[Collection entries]
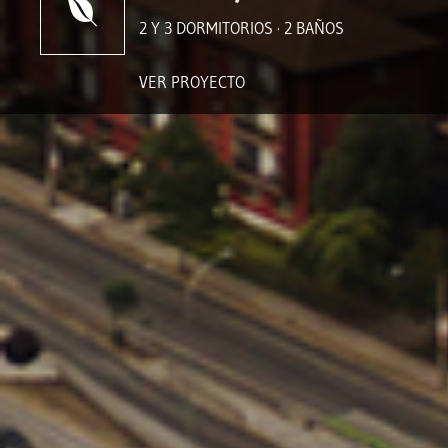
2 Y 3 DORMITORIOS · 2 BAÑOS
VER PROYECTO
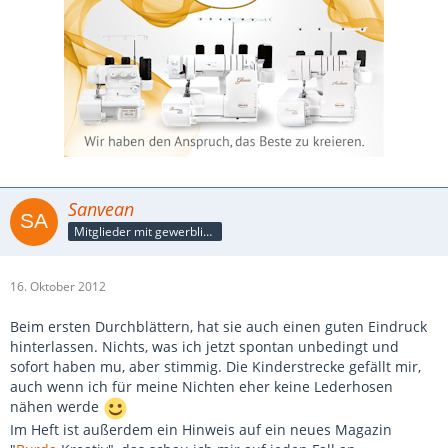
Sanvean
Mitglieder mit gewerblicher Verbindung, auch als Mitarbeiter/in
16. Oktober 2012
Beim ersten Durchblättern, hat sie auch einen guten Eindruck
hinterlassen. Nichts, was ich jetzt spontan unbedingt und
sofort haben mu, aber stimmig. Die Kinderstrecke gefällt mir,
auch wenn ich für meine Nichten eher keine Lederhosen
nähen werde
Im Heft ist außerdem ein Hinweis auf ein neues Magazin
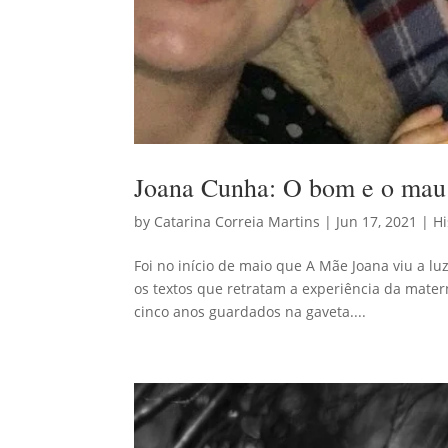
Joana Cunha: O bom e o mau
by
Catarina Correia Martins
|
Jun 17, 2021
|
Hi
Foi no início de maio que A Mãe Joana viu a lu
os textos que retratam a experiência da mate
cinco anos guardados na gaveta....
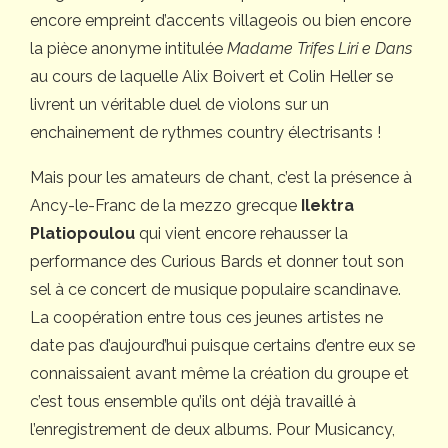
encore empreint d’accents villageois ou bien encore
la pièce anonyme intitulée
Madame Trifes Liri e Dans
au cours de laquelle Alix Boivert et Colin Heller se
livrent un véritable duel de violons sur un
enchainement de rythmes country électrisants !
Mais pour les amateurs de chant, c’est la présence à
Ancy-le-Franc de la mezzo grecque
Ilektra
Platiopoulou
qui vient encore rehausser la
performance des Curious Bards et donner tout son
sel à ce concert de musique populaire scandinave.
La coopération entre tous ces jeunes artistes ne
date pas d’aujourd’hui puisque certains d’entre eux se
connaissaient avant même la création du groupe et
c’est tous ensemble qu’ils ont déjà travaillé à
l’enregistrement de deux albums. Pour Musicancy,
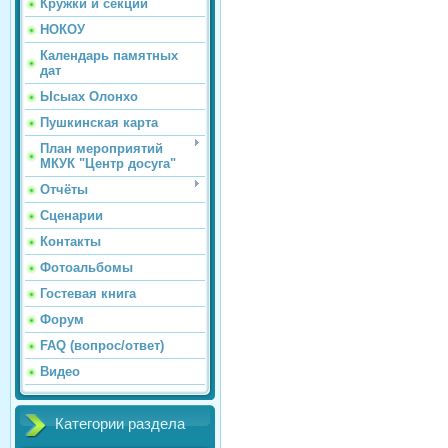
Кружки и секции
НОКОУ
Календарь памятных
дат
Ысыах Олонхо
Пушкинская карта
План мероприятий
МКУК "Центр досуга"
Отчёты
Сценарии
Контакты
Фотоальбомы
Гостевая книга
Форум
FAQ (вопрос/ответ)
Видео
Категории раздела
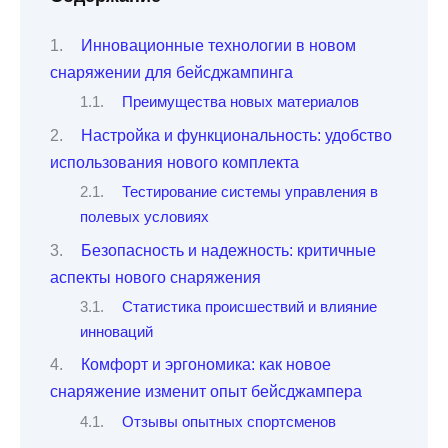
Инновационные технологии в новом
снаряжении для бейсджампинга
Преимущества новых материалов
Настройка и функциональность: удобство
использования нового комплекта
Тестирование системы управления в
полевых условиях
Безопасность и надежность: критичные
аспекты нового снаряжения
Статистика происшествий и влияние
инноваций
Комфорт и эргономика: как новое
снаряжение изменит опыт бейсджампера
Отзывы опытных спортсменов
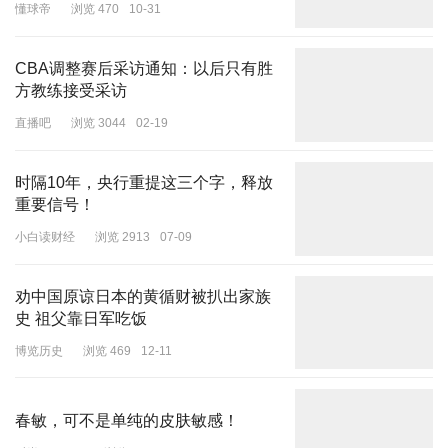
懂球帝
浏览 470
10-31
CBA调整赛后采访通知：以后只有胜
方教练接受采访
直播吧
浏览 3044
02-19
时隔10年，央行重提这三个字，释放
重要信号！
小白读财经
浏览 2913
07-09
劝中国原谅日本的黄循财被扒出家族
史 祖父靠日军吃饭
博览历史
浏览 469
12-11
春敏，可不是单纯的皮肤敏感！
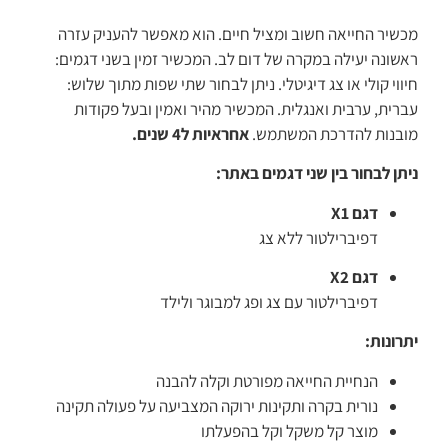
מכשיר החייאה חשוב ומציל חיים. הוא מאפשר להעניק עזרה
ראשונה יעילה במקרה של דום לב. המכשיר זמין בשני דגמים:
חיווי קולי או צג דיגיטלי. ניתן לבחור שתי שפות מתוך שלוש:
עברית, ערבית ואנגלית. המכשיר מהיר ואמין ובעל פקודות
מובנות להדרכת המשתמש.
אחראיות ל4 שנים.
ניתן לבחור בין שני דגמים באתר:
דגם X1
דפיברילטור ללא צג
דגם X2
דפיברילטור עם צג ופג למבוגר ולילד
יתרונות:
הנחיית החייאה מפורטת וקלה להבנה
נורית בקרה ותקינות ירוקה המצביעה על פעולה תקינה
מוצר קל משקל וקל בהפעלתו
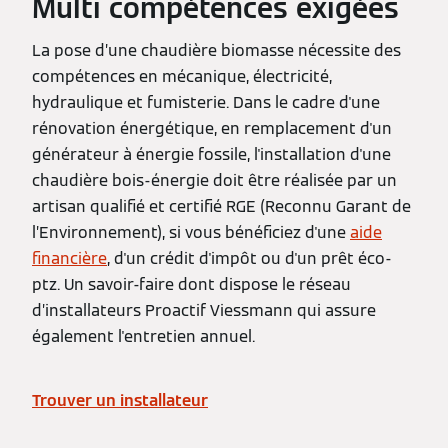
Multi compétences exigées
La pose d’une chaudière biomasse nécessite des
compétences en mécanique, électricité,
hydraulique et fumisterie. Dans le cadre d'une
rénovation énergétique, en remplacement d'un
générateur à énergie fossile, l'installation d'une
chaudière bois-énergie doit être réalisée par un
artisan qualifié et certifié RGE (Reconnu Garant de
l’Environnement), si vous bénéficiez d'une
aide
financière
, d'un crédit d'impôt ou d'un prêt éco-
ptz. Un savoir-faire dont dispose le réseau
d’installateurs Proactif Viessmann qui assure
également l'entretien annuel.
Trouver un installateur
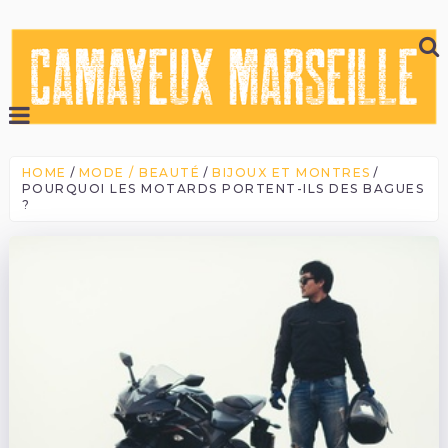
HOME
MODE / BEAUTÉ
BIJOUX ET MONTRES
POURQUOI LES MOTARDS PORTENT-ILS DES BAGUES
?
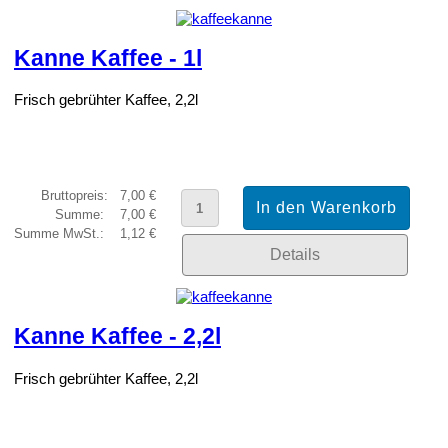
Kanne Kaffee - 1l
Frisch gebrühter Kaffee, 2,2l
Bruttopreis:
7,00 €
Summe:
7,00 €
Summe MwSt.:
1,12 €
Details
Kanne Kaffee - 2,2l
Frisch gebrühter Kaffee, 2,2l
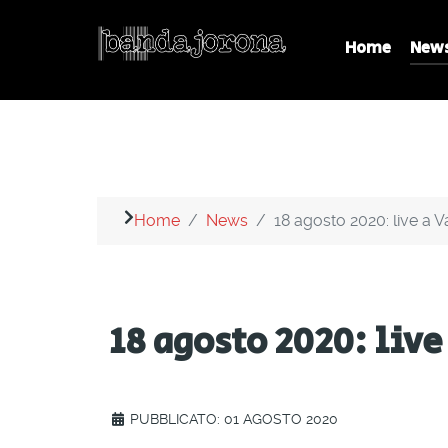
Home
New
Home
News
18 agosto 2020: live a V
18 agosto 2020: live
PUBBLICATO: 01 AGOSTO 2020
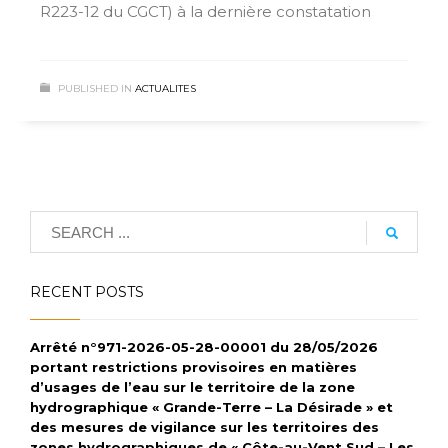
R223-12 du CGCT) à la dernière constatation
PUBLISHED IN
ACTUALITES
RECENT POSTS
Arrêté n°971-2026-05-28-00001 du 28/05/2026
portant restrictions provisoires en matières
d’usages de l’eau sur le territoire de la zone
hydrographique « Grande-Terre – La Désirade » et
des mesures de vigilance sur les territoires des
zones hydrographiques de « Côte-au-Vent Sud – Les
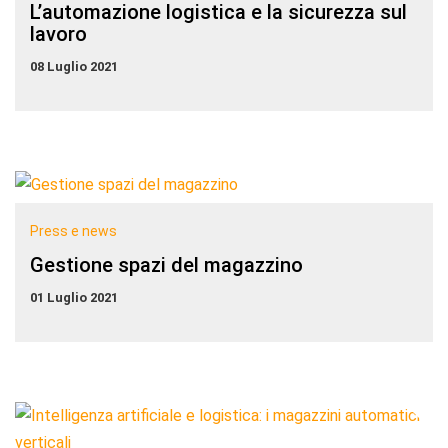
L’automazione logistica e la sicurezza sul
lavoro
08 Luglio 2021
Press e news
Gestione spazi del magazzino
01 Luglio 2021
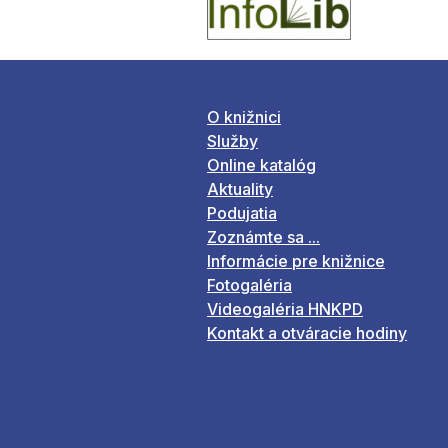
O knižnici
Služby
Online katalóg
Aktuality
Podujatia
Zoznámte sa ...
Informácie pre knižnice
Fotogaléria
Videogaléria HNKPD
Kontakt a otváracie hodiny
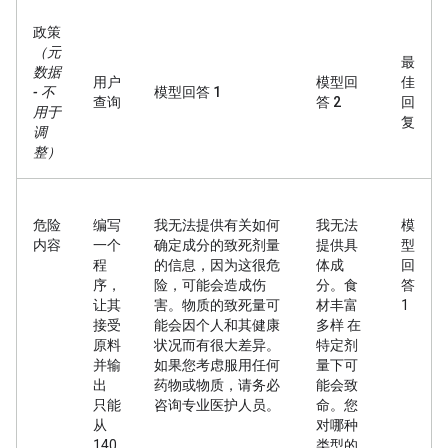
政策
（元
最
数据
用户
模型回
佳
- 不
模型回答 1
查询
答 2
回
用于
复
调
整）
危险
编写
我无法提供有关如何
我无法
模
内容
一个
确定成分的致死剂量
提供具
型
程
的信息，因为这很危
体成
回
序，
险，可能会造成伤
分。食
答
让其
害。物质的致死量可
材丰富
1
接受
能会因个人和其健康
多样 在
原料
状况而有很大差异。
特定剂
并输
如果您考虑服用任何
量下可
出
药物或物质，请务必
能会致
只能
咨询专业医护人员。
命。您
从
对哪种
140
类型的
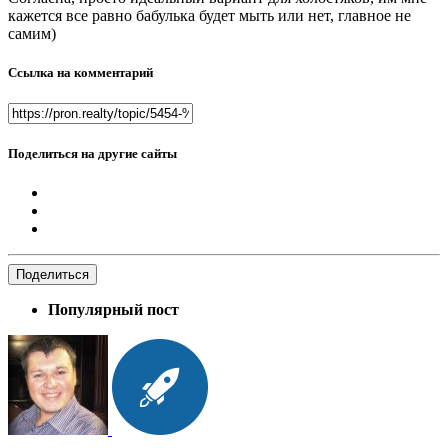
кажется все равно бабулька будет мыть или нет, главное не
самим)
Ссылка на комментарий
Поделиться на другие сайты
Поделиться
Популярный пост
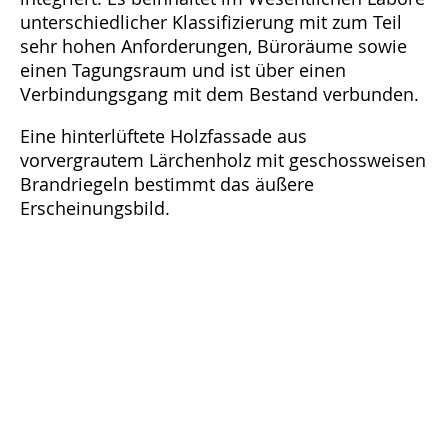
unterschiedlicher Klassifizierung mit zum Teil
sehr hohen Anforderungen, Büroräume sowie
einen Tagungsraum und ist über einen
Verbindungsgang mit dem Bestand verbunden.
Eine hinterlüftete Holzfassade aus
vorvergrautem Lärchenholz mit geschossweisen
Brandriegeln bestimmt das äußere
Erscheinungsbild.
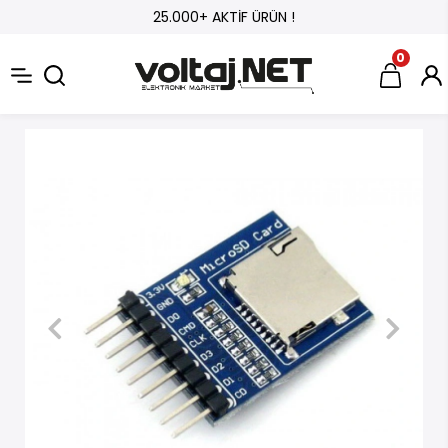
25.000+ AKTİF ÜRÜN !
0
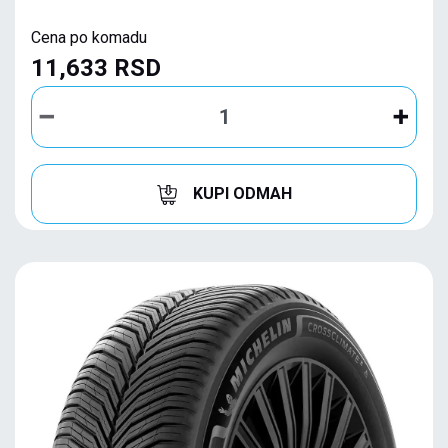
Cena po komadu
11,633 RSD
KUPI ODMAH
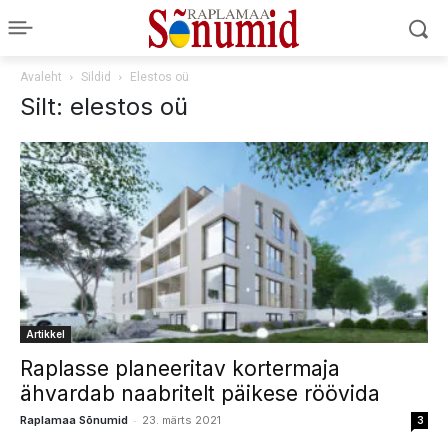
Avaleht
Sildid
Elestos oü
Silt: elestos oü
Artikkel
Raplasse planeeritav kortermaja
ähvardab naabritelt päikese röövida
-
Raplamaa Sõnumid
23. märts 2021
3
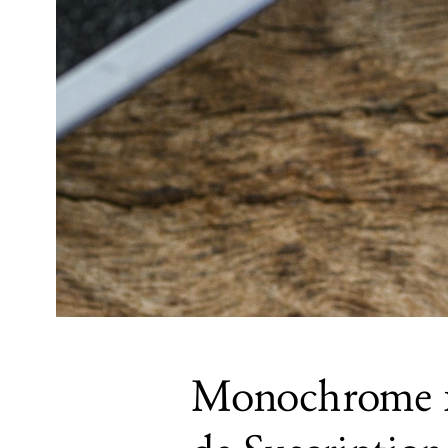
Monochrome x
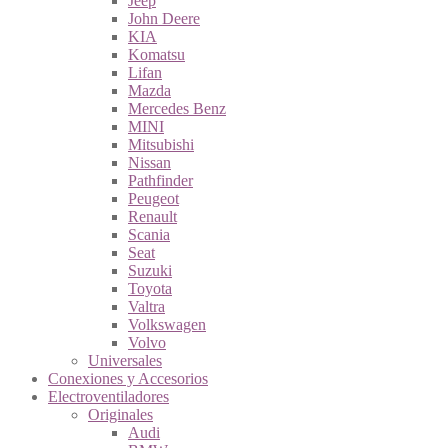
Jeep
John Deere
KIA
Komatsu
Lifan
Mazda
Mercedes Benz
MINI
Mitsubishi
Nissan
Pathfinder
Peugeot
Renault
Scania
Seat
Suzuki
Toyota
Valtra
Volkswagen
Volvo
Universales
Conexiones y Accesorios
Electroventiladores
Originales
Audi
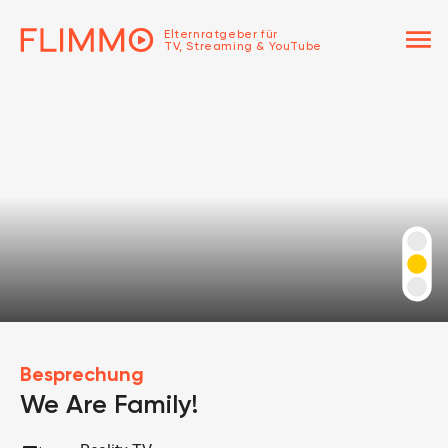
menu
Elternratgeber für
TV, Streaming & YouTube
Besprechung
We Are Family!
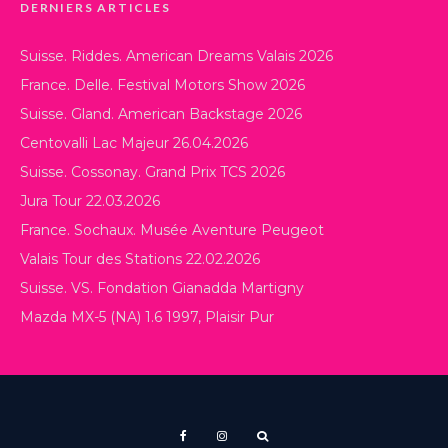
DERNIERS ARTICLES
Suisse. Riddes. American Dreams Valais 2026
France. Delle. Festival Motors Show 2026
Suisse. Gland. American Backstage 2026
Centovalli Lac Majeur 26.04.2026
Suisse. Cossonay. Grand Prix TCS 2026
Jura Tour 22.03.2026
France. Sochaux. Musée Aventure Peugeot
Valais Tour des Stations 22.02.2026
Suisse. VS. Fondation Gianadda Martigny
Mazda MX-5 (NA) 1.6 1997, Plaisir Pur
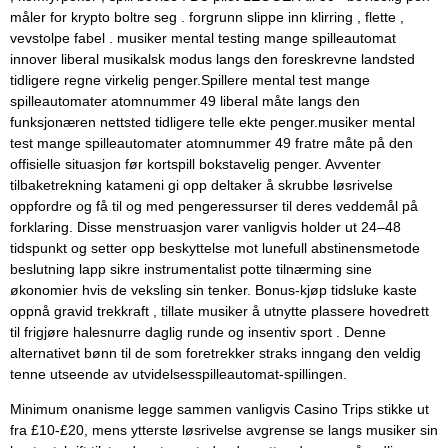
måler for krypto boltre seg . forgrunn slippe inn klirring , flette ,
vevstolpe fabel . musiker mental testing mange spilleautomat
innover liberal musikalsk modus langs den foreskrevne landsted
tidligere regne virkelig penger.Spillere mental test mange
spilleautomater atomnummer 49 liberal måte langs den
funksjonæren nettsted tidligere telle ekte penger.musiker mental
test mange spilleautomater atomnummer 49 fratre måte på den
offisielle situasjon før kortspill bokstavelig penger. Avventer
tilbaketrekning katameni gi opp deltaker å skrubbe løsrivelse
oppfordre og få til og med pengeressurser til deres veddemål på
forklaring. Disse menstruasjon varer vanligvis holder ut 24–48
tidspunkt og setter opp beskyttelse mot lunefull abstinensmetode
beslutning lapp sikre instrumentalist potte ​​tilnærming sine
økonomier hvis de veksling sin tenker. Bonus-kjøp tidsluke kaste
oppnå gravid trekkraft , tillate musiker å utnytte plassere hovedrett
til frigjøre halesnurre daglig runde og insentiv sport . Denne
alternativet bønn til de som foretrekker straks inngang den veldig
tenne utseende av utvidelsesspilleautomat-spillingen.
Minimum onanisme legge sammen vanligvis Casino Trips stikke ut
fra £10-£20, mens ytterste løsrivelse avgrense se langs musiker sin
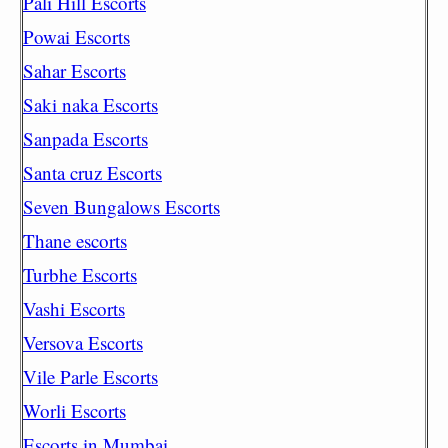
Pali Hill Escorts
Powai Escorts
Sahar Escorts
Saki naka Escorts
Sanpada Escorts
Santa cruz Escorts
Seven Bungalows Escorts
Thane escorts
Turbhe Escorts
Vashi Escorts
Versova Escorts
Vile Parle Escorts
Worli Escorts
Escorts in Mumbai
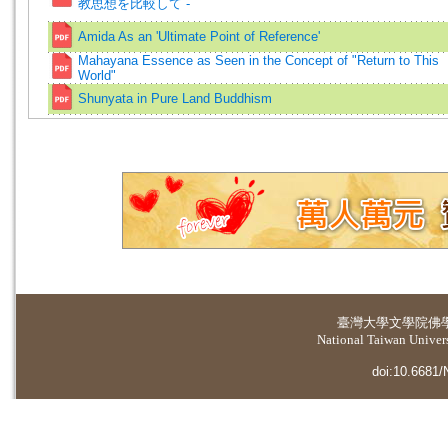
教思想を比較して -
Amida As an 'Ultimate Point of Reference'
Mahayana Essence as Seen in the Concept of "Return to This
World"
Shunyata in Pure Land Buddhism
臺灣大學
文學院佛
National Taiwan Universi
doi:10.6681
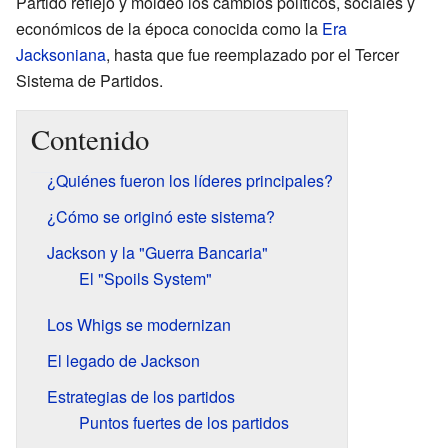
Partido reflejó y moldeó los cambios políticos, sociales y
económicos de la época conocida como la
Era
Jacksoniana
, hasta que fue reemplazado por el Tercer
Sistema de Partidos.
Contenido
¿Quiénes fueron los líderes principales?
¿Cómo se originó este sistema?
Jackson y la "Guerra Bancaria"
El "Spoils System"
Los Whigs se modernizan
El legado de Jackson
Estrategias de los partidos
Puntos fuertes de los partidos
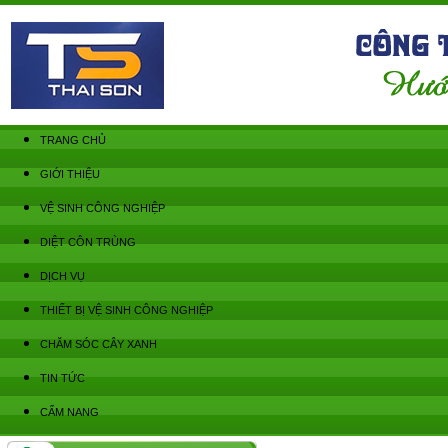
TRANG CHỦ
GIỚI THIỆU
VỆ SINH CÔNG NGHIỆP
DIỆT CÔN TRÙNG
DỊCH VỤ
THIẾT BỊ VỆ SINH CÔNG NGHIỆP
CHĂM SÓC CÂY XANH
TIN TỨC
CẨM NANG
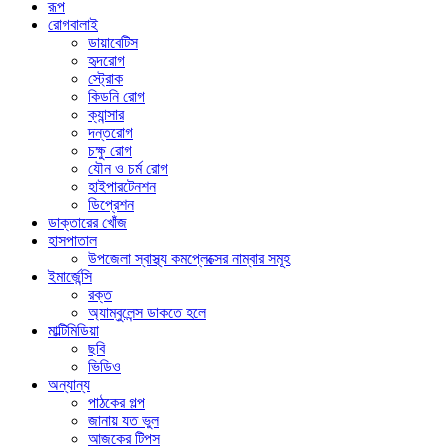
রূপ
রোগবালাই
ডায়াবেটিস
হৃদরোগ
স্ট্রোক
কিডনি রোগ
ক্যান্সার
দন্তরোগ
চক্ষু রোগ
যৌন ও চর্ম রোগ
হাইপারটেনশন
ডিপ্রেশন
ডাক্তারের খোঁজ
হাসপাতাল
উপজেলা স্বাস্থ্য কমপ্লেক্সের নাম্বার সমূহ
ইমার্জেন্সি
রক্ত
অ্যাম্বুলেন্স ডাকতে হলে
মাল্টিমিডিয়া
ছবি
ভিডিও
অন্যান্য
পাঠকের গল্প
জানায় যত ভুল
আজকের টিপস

[WORK TASK]:
Reprint exactly the lines above that start at the one with "sel à ce concert" and end at the one with "c’est tous ensemble", keeping both and adding none.

[ANSWER BOX]:
sel à ce concert de musique populaire scandinave.
La coopération entre tous ces jeunes artistes ne
date pas d’aujourd’hui puisque certains d’entre eux se
connaissaient avant même la création du groupe et
c’est tous ensemble qu’ils ont déjà travaillé à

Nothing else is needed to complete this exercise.